Shear connectors play a prominent role in the design of steel-concrete composite systems. The behavior of shear connectors is generally determined through conducting push-out tests. However, these tests are costly and require plenty of time. As an alternative approach, soft computing (SC) can be used to eliminate the need for conducting push-out tests. This study aims to investigate the application of artificial intelligence (AI) techniques, as sub-branches of SC methods, in the behavior prediction of an innovative type of C-shaped shear connectors, called Tilted Angle Connectors.

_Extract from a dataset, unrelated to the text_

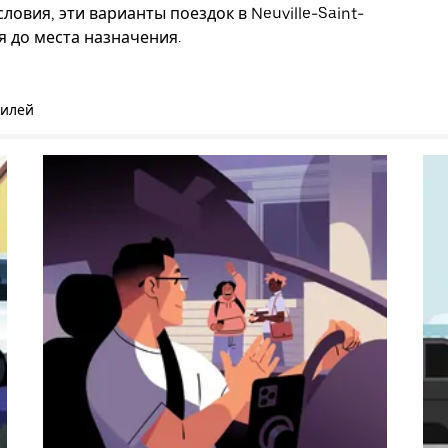
овия, эти варианты поездок в Neuville-Saint-
я до места назначения.
билей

For this purpose, several push-out tests are conducted on these connectors and the required data for the AI models are collected. Then, an adaptive neuro-fuzzy inference system (ANFIS) is developed to identify the most influencing parameters on the shear strength of the tilted angle connectors. Totally, six different models are created based on the ANFIS results. Finally, AI techniques such as an artificial neural network (ANN), an extreme learning machine (ELM), and another ANFIS are employed to predict the shear strength of the connectors in each of the six models. The results of the paper show that slip is the most influential factor in the shear strength of tilted connectors and after that, the inclination angle is the most effective one. Moreover, it is deducted that considering only four parameters in the predictive models is enough to have a very accurate prediction. It is also demonstrated that ELM needs less time and it can reach slightly better performance indices than those of ANN and ANFIS.